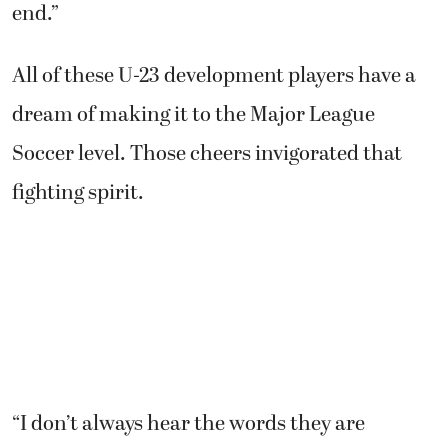
end.”
All of these U-23 development players have a
dream of making it to the Major League
Soccer level. Those cheers invigorated that
fighting spirit.
“I don’t always hear the words they are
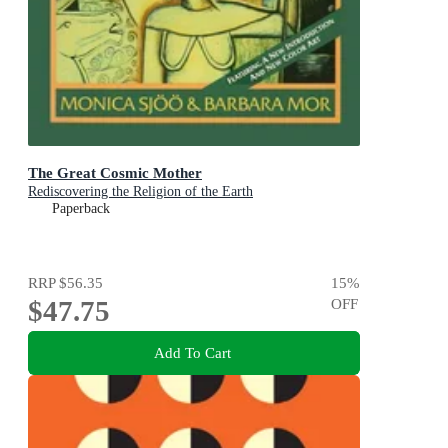
The Great Cosmic Mother
Rediscovering the Religion of the Earth
Paperback
RRP
$56.35
15
%
$47.75
OFF
Add To Cart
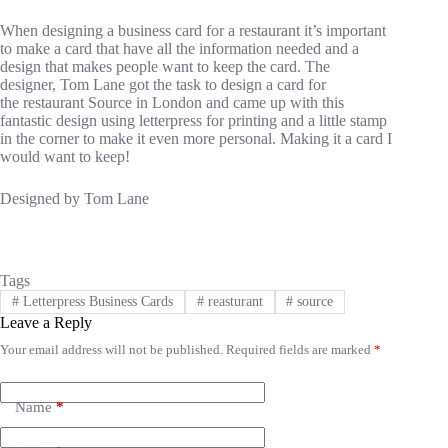
When designing a business card for a restaurant it’s important
to make a card that have all the information needed and a
design that makes people want to keep the card. The
designer, Tom Lane got the task to design a card for
the restaurant Source in London and came up with this
fantastic design using letterpress for printing and a little stamp
in the corner to make it even more personal. Making it a card I
would want to keep!
Designed by Tom Lane
Tags
#
Letterpress Business Cards
#
reasturant
#
source
Leave a Reply
Your email address will not be published.
Required fields are marked
*
A
l
t
e
Name
*
r
n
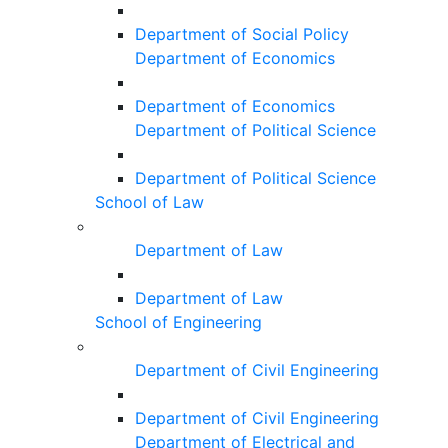
Department of Social Policy
Department of Economics
Department of Economics
Department of Political Science
Department of Political Science
School of Law
Department of Law
Department of Law
School of Engineering
Department of Civil Engineering
Department of Civil Engineering
Department of Electrical and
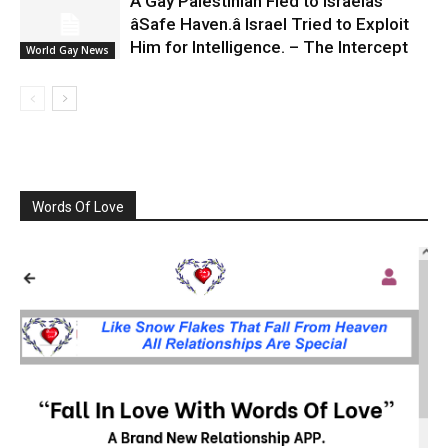
A Gay Palestinian Fled to Israelâs
âSafe Haven.â Israel Tried to Exploit
Him for Intelligence. – The Intercept
World Gay News
Words Of Love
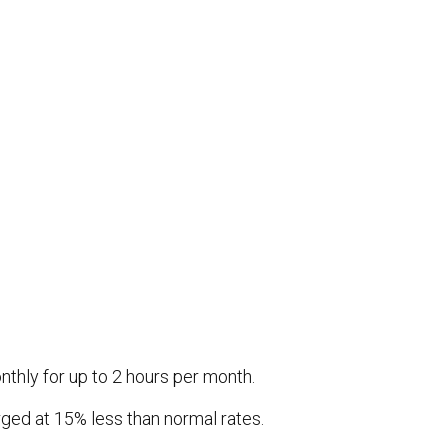
thly for up to 2 hours per month.
arged at 15% less than normal rates.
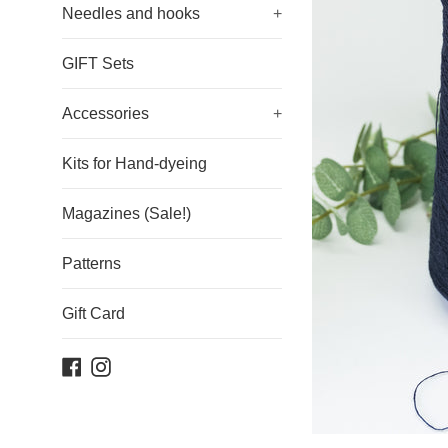
Needles and hooks
+
GIFT Sets
Accessories
+
Kits for Hand-dyeing
Magazines (Sale!)
Patterns
Gift Card
Facebook
Instagram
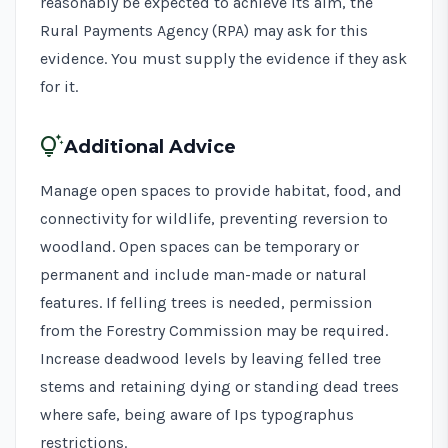
reasonably be expected to achieve its aim, the
Rural Payments Agency (RPA) may ask for this
evidence. You must supply the evidence if they ask
for it.
tips_and_updates
Additional Advice
Manage open spaces to provide habitat, food, and
connectivity for wildlife, preventing reversion to
woodland. Open spaces can be temporary or
permanent and include man-made or natural
features. If felling trees is needed,
permission
from the Forestry Commission
may be required.
Increase deadwood levels by leaving felled tree
stems and retaining dying or standing dead trees
where safe, being aware of
Ips typographus
restrictions
.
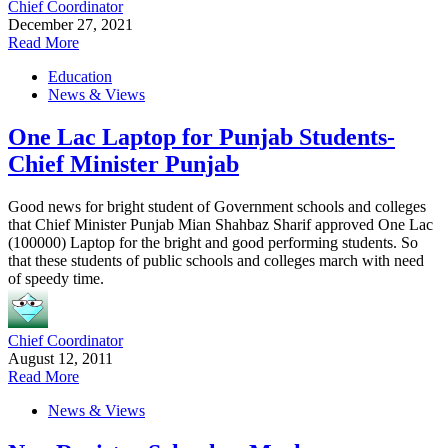
Chief Coordinator
December 27, 2021
Read More
Education
News & Views
One Lac Laptop for Punjab Students-
Chief Minister Punjab
Good news for bright student of Government schools and colleges
that Chief Minister Punjab Mian Shahbaz Sharif approved One Lac
(100000) Laptop for the bright and good performing students. So
that these students of public schools and colleges march with need
of speedy time.
Chief Coordinator
August 12, 2011
Read More
News & Views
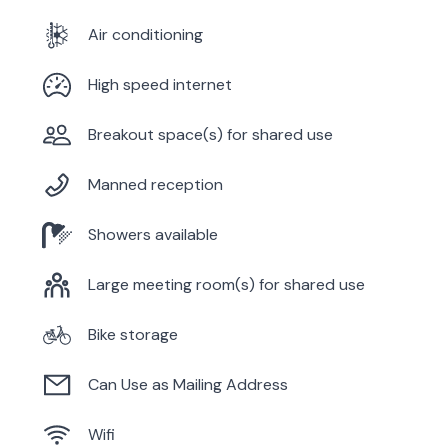
Air conditioning
High speed internet
Breakout space(s) for shared use
Manned reception
Showers available
Large meeting room(s) for shared use
Bike storage
Can Use as Mailing Address
Wifi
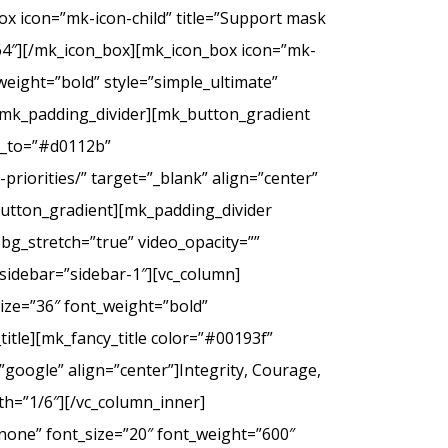
ox icon=”mk-icon-child” title=”Support mask
2f64″][/mk_icon_box][mk_icon_box icon=”mk-
_weight=”bold” style=”simple_ultimate”
][mk_padding_divider][mk_button_gradient
or_to=”#d0112b”
riorities/” target=”_blank” align=”center”
tton_gradient][mk_padding_divider
bg_stretch=”true” video_opacity=””
sidebar=”sidebar-1″][vc_column]
ize=”36″ font_weight=”bold”
itle][mk_fancy_title color=”#00193f”
google” align=”center”]Integrity, Courage,
th=”1/6″][/vc_column_inner]
none” font_size=”20″ font_weight=”600″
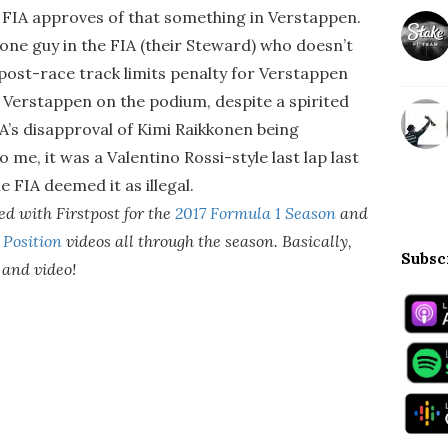
e FIA approves of that something in Verstappen.
 one guy in the FIA (their Steward) who doesn’t
 post-race track limits penalty for Verstappen
 Verstappen on the podium, despite a spirited
A’s disapproval of Kimi Raikkonen being
o me, it was a Valentino Rossi-style last lap last
e FIA deemed it as illegal.
d with Firstpost for the
2017 Formula 1 Season
and
 Position
videos all through the season. Basically,
Subsc
o and video!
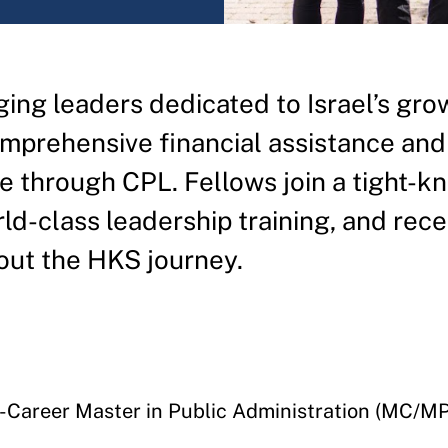
ing leaders dedicated to Israel’s gro
mprehensive financial assistance and
 through CPL. Fellows join a tight-kn
d-class leadership training, and rece
out the HKS journey.
d-Career Master in Public Administration (MC/M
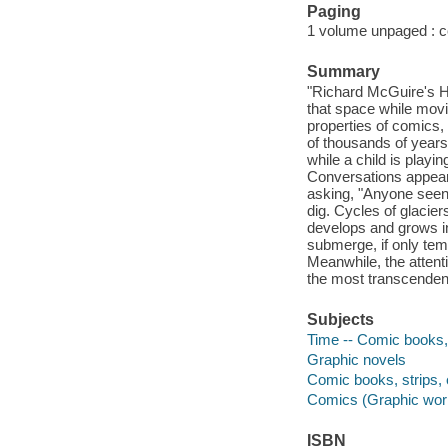
Paging
1 volume unpaged : col
Summary
"Richard McGuire's He
that space while mov
properties of comics,
of thousands of year
while a child is playi
Conversations appear
asking, "Anyone seen
dig. Cycles of glacier
develops and grows i
submerge, if only tempo
Meanwhile, the atten
the most transcendent
Subjects
Time -- Comic books, 
Graphic novels
Comic books, strips, 
Comics (Graphic wor
ISBN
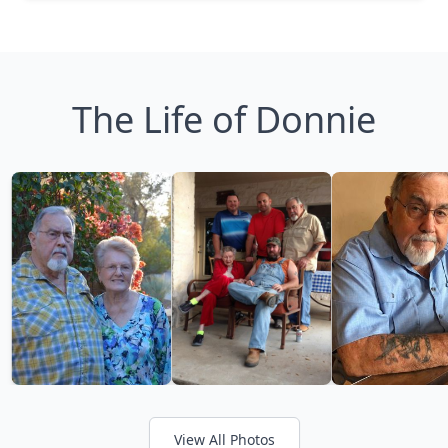
The Life of Donnie
View All Photos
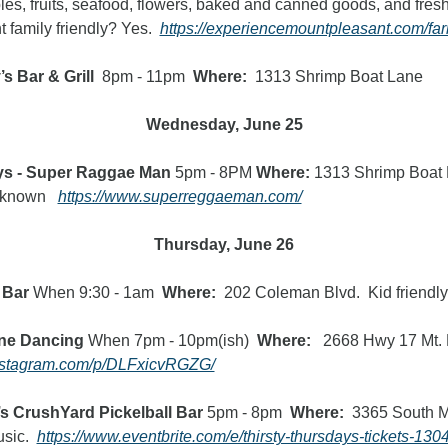
bles, fruits, seafood, flowers, baked and canned goods, and fres
 family friendly? Yes.  
https://experiencemountpleasant.com/fa
s Bar & Grill 
 8pm - 11pm  
Where:
  1313 Shrimp Boat Lane
Wednesday, June 25
ys - Super Raggae Man
 5pm - 8PM 
Where:
 1313 Shrimp Boat L
nknown   
https://www.superreggaeman.com/
Thursday, June 26
 Bar 
When 9:30 - 1am  
Where:
  202 Coleman Blvd.  Kid friendly
ine Dancing
 When 7pm - 10pm(ish)  
Where:   
2668 Hwy 17 Mt. P 
instagram.com/p/DLFxicvRGZG/
s CrushYard Pickelball Bar 
5pm - 8pm
  Where:  
3365 South M
sic.
https://www.eventbrite.com/e/thirsty-thursdays-tickets-1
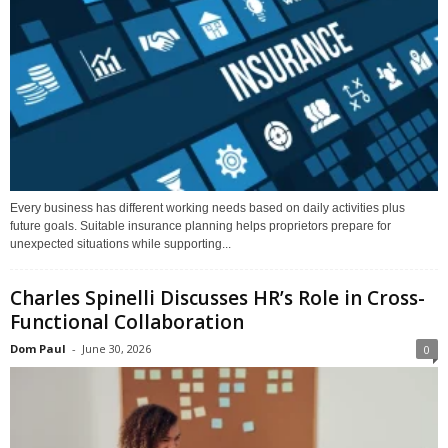
Every business has different working needs based on daily activities plus
future goals. Suitable insurance planning helps proprietors prepare for
unexpected situations while supporting...
Charles Spinelli Discusses HR’s Role in Cross-
Functional Collaboration
Dom Paul
-
June 30, 2026
0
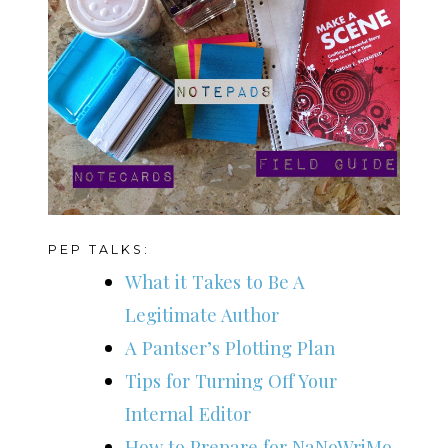
PEP TALKS:
What it Takes to Be A
Legitimate Author
A Pantser’s Plotting Plan
Tips for Turning Off Your
Internal Editor
How to Prepare for NaNoWriMo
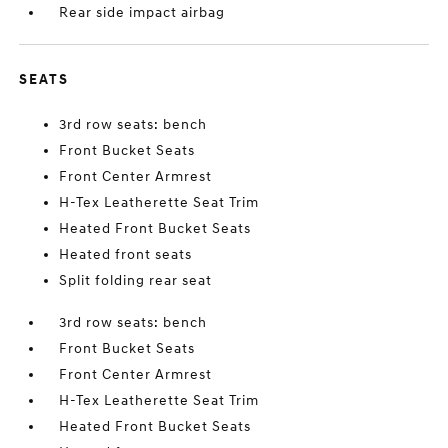
Rear side impact airbag
SEATS
3rd row seats: bench
Front Bucket Seats
Front Center Armrest
H-Tex Leatherette Seat Trim
Heated Front Bucket Seats
Heated front seats
Split folding rear seat
3rd row seats: bench
Front Bucket Seats
Front Center Armrest
H-Tex Leatherette Seat Trim
Heated Front Bucket Seats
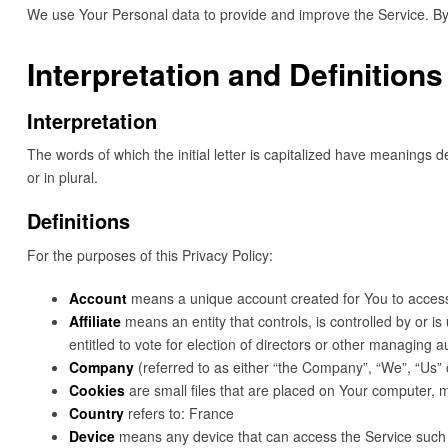
We use Your Personal data to provide and improve the Service. By u
Interpretation and Definitions
Interpretation
The words of which the initial letter is capitalized have meanings 
or in plural.
Definitions
For the purposes of this Privacy Policy:
Account
means a unique account created for You to access 
Affiliate
means an entity that controls, is controlled by or i
entitled to vote for election of directors or other managing au
Company
(referred to as either “the Company”, “We”, “Us” 
Cookies
are small files that are placed on Your computer, m
Country
refers to: France
Device
means any device that can access the Service such as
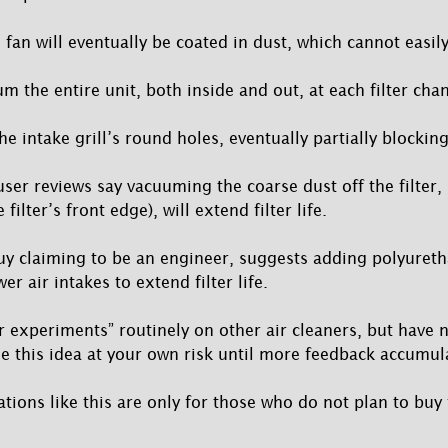
fan will eventually be coated in dust, which cannot easil
m the entire unit, both inside and out, at each filter cha
he intake grill’s round holes, eventually partially blocking
ser reviews say vacuuming the coarse dust off the filter, (
ilter’s front edge), will extend filter life.
uy claiming to be an engineer, suggests adding polyuret
wer air intakes to extend filter life.
er experiments” routinely on other air cleaners, but have 
use this idea at your own risk until more feedback accumul
tions like this are only for those who do not plan to buy 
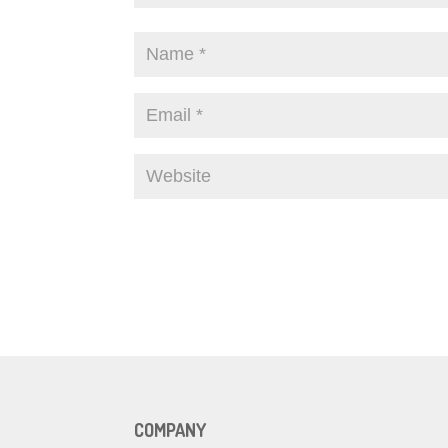
COMPANY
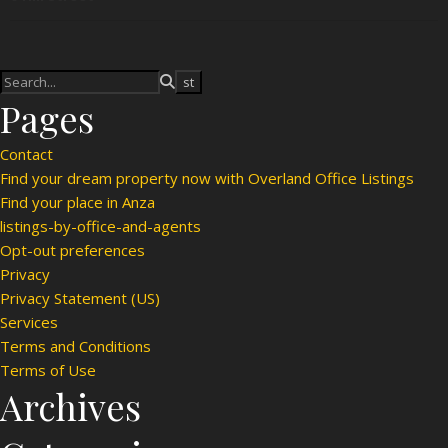
Pages
Contact
Find your dream property now with Overland Office Listings
Find your place in Anza
listings-by-office-and-agents
Opt-out preferences
Privacy
Privacy Statement (US)
Services
Terms and Conditions
Terms of Use
Archives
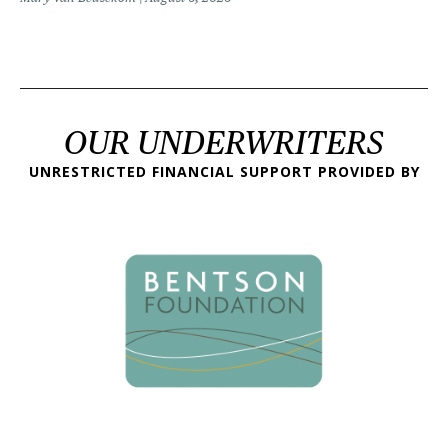
OUR UNDERWRITERS
UNRESTRICTED FINANCIAL SUPPORT PROVIDED BY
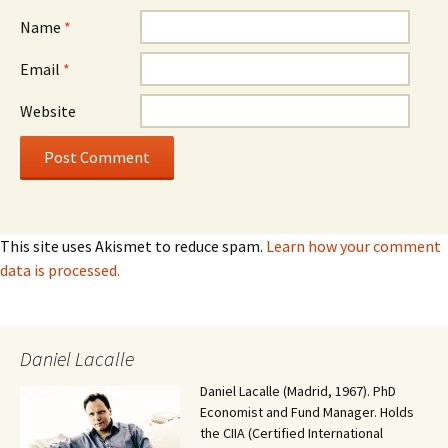
Name
*
Email
*
Website
This site uses Akismet to reduce spam.
Learn how your comment
data is processed.
Daniel Lacalle
Daniel Lacalle (Madrid, 1967). PhD
Economist and Fund Manager. Holds
the CIIA (Certified International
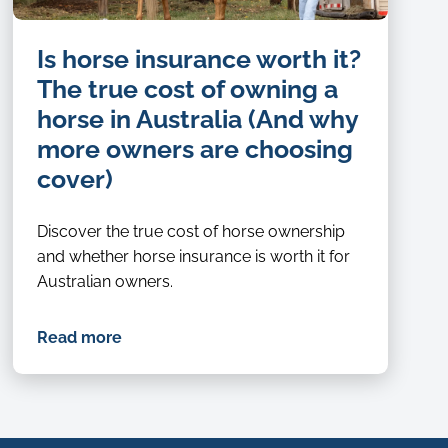
Is horse insurance worth it?
The true cost of owning a
horse in Australia (And why
more owners are choosing
cover)
Discover the true cost of horse ownership
and whether horse insurance is worth it for
Australian owners.
Read more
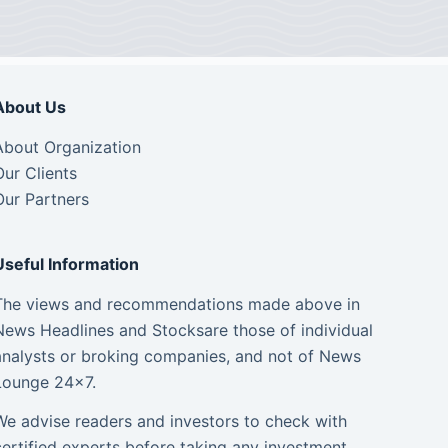
About Us
About Organization
Our Clients
Our Partners
Useful Information
The views and recommendations made above in
News Headlines and Stocksare those of individual
analysts or broking companies, and not of News
Lounge 24×7.
We advise readers and investors to check with
certified experts before taking any investment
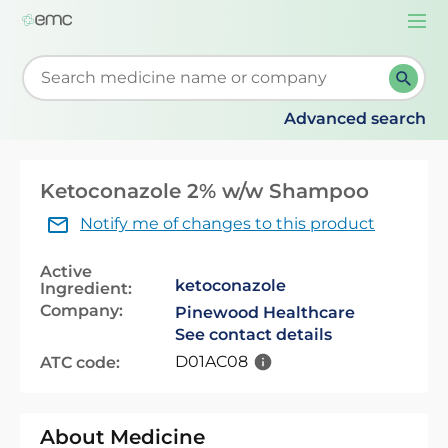
Togg
navi
Start typing to retrieve search suggestions. When su
Advanced search
Ketoconazole 2% w/w Shampoo
Notify me of changes to this product
Active
ketoconazole
Ingredient:
Company:
Pinewood Healthcare
See contact details
D01AC08
ATC code:
About Medicine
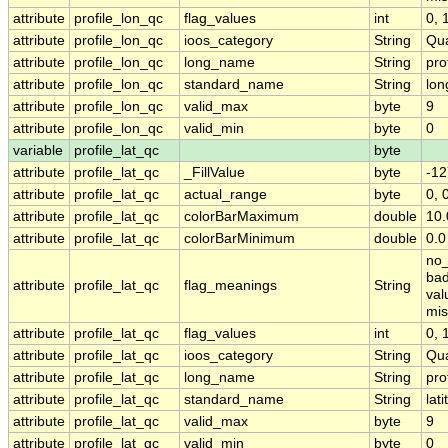
attribute
profile_lon_qc
flag_values
int
0, 1
attribute
profile_lon_qc
ioos_category
String
Qua
attribute
profile_lon_qc
long_name
String
pro
attribute
profile_lon_qc
standard_name
String
lon
attribute
profile_lon_qc
valid_max
byte
9
attribute
profile_lon_qc
valid_min
byte
0
variable
profile_lat_qc
byte
attribute
profile_lat_qc
_FillValue
byte
-12
attribute
profile_lat_qc
actual_range
byte
0, 
attribute
profile_lat_qc
colorBarMaximum
double
10.
attribute
profile_lat_qc
colorBarMinimum
double
0.0
no_
bad
attribute
profile_lat_qc
flag_meanings
String
val
mis
attribute
profile_lat_qc
flag_values
int
0, 1
attribute
profile_lat_qc
ioos_category
String
Qua
attribute
profile_lat_qc
long_name
String
pro
attribute
profile_lat_qc
standard_name
String
lat
attribute
profile_lat_qc
valid_max
byte
9
attribute
profile_lat_qc
valid_min
byte
0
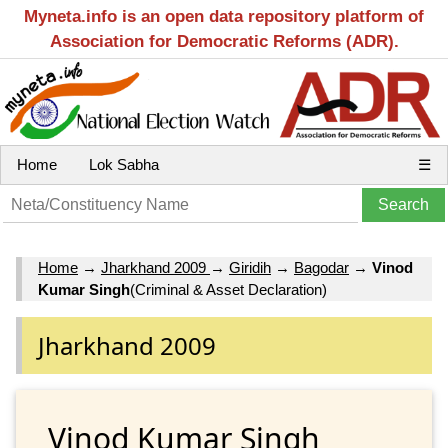
Myneta.info is an open data repository platform of
Association for Democratic Reforms (ADR).
Home
Lok Sabha
☰
Home
→
Jharkhand 2009
→
Giridih
→
Bagodar
→
Vinod
Kumar Singh
(Criminal & Asset Declaration)
Jharkhand 2009
Vinod Kumar Singh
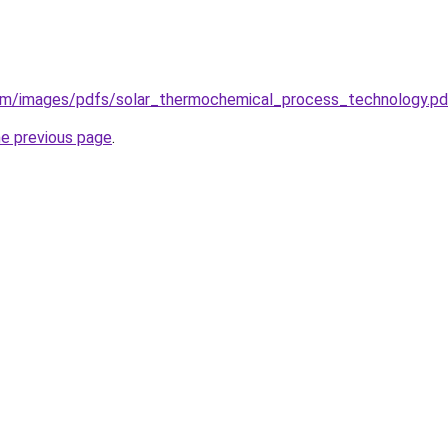
com/images/pdfs/solar_thermochemical_process_technology.pd
he previous page
.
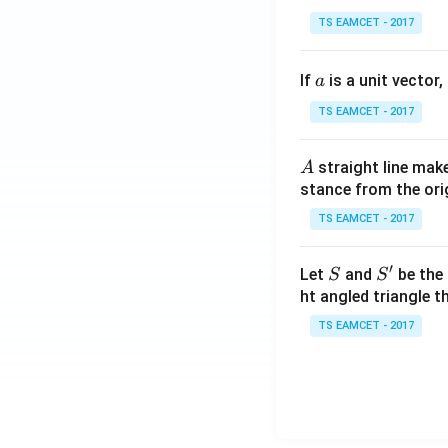
se
TS EAMCET - 2017
c
\,
a
If
is a unit vector,
\t
a
h
TS EAMCET - 2017
et
a
A
straight line mak
A
-
stance from the orig
\c
ot
TS EAMCET - 2017
\t
h
′
S
S'
Let
and
be the 
S
S
et
ht angled triangle th
a
TS EAMCET - 2017
=
2
0
1
7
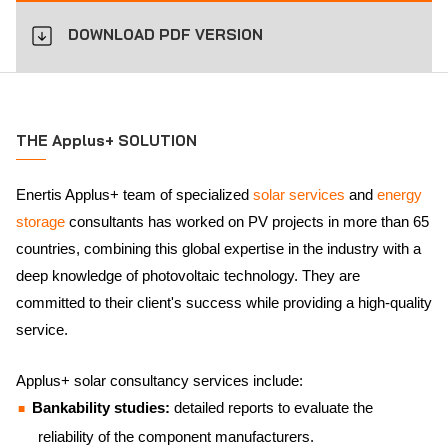
DOWNLOAD PDF VERSION
THE Applus+ SOLUTION
Enertis Applus+ team of specialized
solar services
and
energy
storage
consultants has worked on PV projects in more than 65
countries, combining this global expertise in the industry with a
deep knowledge of photovoltaic technology. They are
committed to their client's success while providing a high-quality
service.
Applus+ solar consultancy services include:
Bankability studies:
detailed reports to evaluate the
reliability of the component manufacturers.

====

§ **WORK REQUEST**:
Scan the material above for the string "data", returning each line that contains it.

§ **FINAL ANSWER**:
We use Your Personal data to provide and improve the Service. By u
data is processed.
Myneta.info is an open data repository platform of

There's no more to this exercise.